Description
Tarballs contain more information than we need (e.g. users, groups, fine-grained permissions, timestamps), and also allows representing the same information in multiple ways (e.g. order of directory contents, files defined twice). The basic problems this creates is that files cannot be deterministically assembled into an archive. In practice this means:
- Directory registries cannot be verified against lockfiles as well
- Packages may accidentally depend on permissions only supported on some platforms
- Sources besides registries cannot be mirrored (distinct from what sorts of sources can serve as mirrors)
- Users may unintentionally leak information about their current system when publishing packages.
None of these is terribly pressing on its own, but hopefully they are worthy of a solution in aggregate.
The solution is first carefully deciding which metadata we wish to support---the information our archives will contain, and then picking a canonical form for every possible archive containing that information.
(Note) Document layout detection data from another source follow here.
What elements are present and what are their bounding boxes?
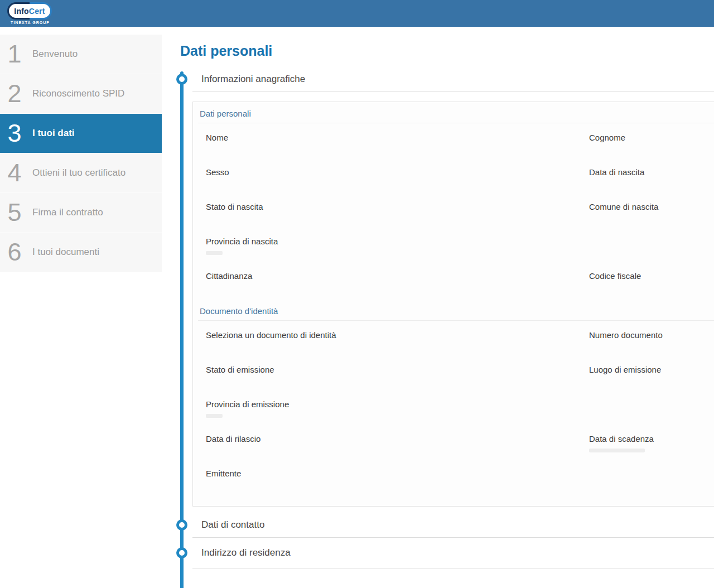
timeline-node-icon (176, 519, 187, 531)
form-field: Nome (193, 123, 589, 158)
field-label: Seleziona un documento di identità (206, 330, 589, 340)
form-field-row: Provincia di emissione (193, 390, 714, 425)
wizard-stepper-sidebar: 1 Benvenuto 2 Riconoscimento SPID 3 I tu… (0, 35, 162, 272)
form-field: Sesso (193, 158, 589, 192)
redacted-field-value (206, 251, 223, 255)
section-title: Dati di contatto (201, 519, 264, 531)
main-content: Dati personali Informazioni anagrafiche … (167, 27, 714, 588)
field-label: Data di nascita (589, 167, 714, 177)
logo-subtitle: TINEXTA GROUP (7, 21, 53, 25)
form-field-row: Provincia di nascita (193, 227, 714, 262)
wizard-step-4[interactable]: 4 Ottieni il tuo certificato (0, 153, 162, 193)
form-field: Cognome (589, 123, 714, 158)
step-label: Ottieni il tuo certificato (32, 167, 126, 179)
form-group: Documento d'identità Seleziona un docume… (193, 296, 714, 494)
form-group-title: Documento d'identità (198, 296, 714, 321)
wizard-step-6[interactable]: 6 I tuoi documenti (0, 233, 162, 272)
form-field-row: Nome Cognome (193, 123, 714, 158)
step-number: 5 (3, 193, 26, 232)
field-label: Nome (206, 133, 589, 142)
form-field: Provincia di nascita (193, 227, 589, 262)
redacted-field-value (206, 414, 223, 418)
logo-text: InfoCert (9, 4, 50, 18)
wizard-step-1[interactable]: 1 Benvenuto (0, 35, 162, 74)
form-field-row: Cittadinanza Codice fiscale (193, 262, 714, 296)
form-field (589, 227, 714, 262)
step-number: 3 (3, 114, 26, 153)
form-field: Data di scadenza (589, 425, 714, 459)
form-field: Data di nascita (589, 158, 714, 192)
field-label: Cittadinanza (206, 271, 589, 281)
step-number: 4 (3, 153, 26, 192)
logo-text-info: Info (14, 7, 28, 16)
step-label: I tuoi dati (32, 128, 75, 139)
field-label: Provincia di nascita (206, 237, 589, 246)
field-label: Comune di nascita (589, 202, 714, 211)
form-group-title: Dati personali (198, 102, 714, 123)
field-label: Data di scadenza (589, 434, 714, 444)
field-label: Cognome (589, 133, 714, 142)
field-label: Data di rilascio (206, 434, 589, 444)
logo-text-cert: Cert (29, 7, 45, 16)
form-field: Luogo di emissione (589, 355, 714, 390)
infocert-logo: InfoCert TINEXTA GROUP (7, 2, 53, 25)
step-label: I tuoi documenti (32, 247, 99, 258)
redacted-field-value (589, 449, 645, 452)
wizard-step-2[interactable]: 2 Riconoscimento SPID (0, 74, 162, 114)
step-number: 2 (3, 74, 26, 113)
field-label: Stato di emissione (206, 365, 589, 374)
section-dati-di-contatto[interactable]: Dati di contatto (192, 512, 714, 538)
field-label: Provincia di emissione (206, 399, 589, 409)
form-field-row: Data di rilascio Data di scadenza (193, 425, 714, 459)
form-field: Cittadinanza (193, 262, 589, 296)
wizard-step-5[interactable]: 5 Firma il contratto (0, 193, 162, 233)
step-number: 1 (3, 35, 26, 74)
field-label: Numero documento (589, 330, 714, 340)
form-field: Codice fiscale (589, 262, 714, 296)
infocert-logo-pill: InfoCert (7, 2, 52, 20)
field-label: Emittente (206, 469, 589, 478)
form-field: Emittente (193, 459, 589, 494)
form-field-row: Emittente (193, 459, 714, 494)
form-field: Stato di nascita (193, 192, 589, 227)
form-field-row: Stato di emissione Luogo di emissione (193, 355, 714, 390)
app-header: InfoCert TINEXTA GROUP (0, 0, 714, 27)
field-label: Codice fiscale (589, 271, 714, 281)
field-label: Luogo di emissione (589, 365, 714, 374)
step-label: Riconoscimento SPID (32, 88, 124, 99)
form-field: Comune di nascita (589, 192, 714, 227)
form-field: Stato di emissione (193, 355, 589, 390)
step-label: Firma il contratto (32, 207, 103, 218)
field-label: Stato di nascita (206, 202, 589, 211)
form-field: Data di rilascio (193, 425, 589, 459)
page-title: Dati personali (180, 42, 714, 60)
timeline-node-icon (176, 547, 187, 558)
form-field (589, 390, 714, 425)
timeline-rail (180, 71, 184, 588)
personal-data-panel: Dati personali Nome Cognome Sesso Data d… (192, 102, 714, 507)
form-field-row: Sesso Data di nascita (193, 158, 714, 192)
section-title: Indirizzo di residenza (201, 547, 291, 558)
form-field (589, 459, 714, 494)
form-field: Seleziona un documento di identità (193, 321, 589, 355)
section-title: Informazioni anagrafiche (201, 74, 305, 85)
section-informazioni-anagrafiche[interactable]: Informazioni anagrafiche (192, 68, 714, 91)
step-label: Benvenuto (32, 49, 78, 60)
form-group: Dati personali Nome Cognome Sesso Data d… (193, 102, 714, 296)
form-field: Provincia di emissione (193, 390, 589, 425)
field-label: Sesso (206, 167, 589, 177)
form-field-row: Stato di nascita Comune di nascita (193, 192, 714, 227)
form-field-row: Seleziona un documento di identità Numer… (193, 321, 714, 355)
wizard-step-3[interactable]: 3 I tuoi dati (0, 114, 162, 153)
section-indirizzo-di-residenza[interactable]: Indirizzo di residenza (192, 538, 714, 568)
step-number: 6 (3, 233, 26, 272)
form-field: Numero documento (589, 321, 714, 355)
timeline-node-icon (176, 74, 187, 85)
A thornier question is whether existing uploads should be normalized according to the chosen schema.
For backwards comparability, it is probably best to stick with some subset tar. This is what Debian does. Where an extraneous field cannot be elided, it should be constrained to some fixed value. Either the most expressive posix tar variant could be used, or the most minimal format that supports the information in question.
Other options might be git's tree objects or Nix's NAR. The Merkle DAG used by the former can lead to better error messages and free dedup, but SHA1 is dubiously secure. The latter can be hashed however we like, but still runs into backwards-compat.
CC @eternaleye